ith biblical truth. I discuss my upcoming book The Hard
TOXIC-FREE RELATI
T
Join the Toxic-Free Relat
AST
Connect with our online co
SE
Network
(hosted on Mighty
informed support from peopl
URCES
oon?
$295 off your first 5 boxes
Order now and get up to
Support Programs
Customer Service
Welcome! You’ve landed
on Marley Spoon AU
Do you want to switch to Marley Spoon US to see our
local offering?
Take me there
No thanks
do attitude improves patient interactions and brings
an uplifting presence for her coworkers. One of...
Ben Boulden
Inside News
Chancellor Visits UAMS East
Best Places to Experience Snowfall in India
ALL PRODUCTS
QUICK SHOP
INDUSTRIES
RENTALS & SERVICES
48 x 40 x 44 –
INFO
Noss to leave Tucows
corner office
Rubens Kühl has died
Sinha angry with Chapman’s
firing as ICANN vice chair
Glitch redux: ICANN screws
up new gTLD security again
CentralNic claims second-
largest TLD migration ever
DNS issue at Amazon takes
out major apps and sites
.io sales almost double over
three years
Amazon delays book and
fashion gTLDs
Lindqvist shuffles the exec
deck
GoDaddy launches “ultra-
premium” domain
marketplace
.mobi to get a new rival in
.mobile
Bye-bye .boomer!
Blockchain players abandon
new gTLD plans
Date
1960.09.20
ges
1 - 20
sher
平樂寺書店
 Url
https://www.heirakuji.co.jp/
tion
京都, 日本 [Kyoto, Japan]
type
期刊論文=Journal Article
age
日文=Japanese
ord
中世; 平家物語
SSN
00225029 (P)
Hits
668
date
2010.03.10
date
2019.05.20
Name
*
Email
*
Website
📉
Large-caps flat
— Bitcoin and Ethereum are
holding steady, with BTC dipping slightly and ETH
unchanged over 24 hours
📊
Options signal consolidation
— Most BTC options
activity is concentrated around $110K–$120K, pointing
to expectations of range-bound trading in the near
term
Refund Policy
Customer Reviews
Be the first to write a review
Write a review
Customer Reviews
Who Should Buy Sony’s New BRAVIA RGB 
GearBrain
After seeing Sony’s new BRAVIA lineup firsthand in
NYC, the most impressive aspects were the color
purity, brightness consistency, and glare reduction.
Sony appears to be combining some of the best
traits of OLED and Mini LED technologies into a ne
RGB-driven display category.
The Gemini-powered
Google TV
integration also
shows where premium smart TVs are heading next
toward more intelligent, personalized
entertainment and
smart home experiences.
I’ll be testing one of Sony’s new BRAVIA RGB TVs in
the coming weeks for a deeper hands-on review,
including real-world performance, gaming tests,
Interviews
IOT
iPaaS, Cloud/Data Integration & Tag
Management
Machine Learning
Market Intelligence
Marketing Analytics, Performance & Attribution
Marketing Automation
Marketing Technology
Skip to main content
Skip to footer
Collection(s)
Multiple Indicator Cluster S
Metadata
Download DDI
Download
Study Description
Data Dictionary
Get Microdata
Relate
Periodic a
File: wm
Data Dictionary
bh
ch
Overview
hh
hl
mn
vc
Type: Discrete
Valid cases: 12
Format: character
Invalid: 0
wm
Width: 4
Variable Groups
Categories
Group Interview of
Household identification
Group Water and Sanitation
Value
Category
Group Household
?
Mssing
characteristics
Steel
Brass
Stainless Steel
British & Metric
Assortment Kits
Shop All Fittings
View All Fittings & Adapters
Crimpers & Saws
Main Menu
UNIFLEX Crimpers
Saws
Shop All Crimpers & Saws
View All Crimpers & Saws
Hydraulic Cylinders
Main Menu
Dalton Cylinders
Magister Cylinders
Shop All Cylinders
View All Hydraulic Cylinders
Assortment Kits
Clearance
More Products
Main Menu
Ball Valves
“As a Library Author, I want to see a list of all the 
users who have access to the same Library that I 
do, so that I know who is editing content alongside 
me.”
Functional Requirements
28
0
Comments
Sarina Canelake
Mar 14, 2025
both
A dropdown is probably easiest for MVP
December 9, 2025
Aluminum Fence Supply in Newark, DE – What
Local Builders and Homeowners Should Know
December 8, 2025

* _WHAT IS NEEDED_
From the first line of the records above to the line that contains "Rubens Kühl has died", quote each line exactly.

* _RESULT_
ith biblical truth. I discuss my upcoming book The Hard
TOXIC-FREE RELATI
T
Join the Toxic-Free Relat
AST
Connect with our online co
SE
Network
(hosted on Mighty
informed support from peopl
URCES
oon?
$295 off your first 5 boxes
Order now and get up to
Support Programs
Customer Service
Welcome! You’ve landed
on Marley Spoon AU
Do you want to switch to Marley Spoon US to see our
local offering?
Take me there
No thanks
do attitude improves patient interactions and brings
an uplifting presence for her coworkers. One of...
Ben Boulden
Inside News
Chancellor Visits UAMS East
Best Places to Experience Snowfall in India
ALL PRODUCTS
QUICK SHOP
INDUSTRIES
RENTALS & SERVICES
48 x 40 x 44 –
INFO
Noss to leave Tucows
corner office
Rubens Kühl has died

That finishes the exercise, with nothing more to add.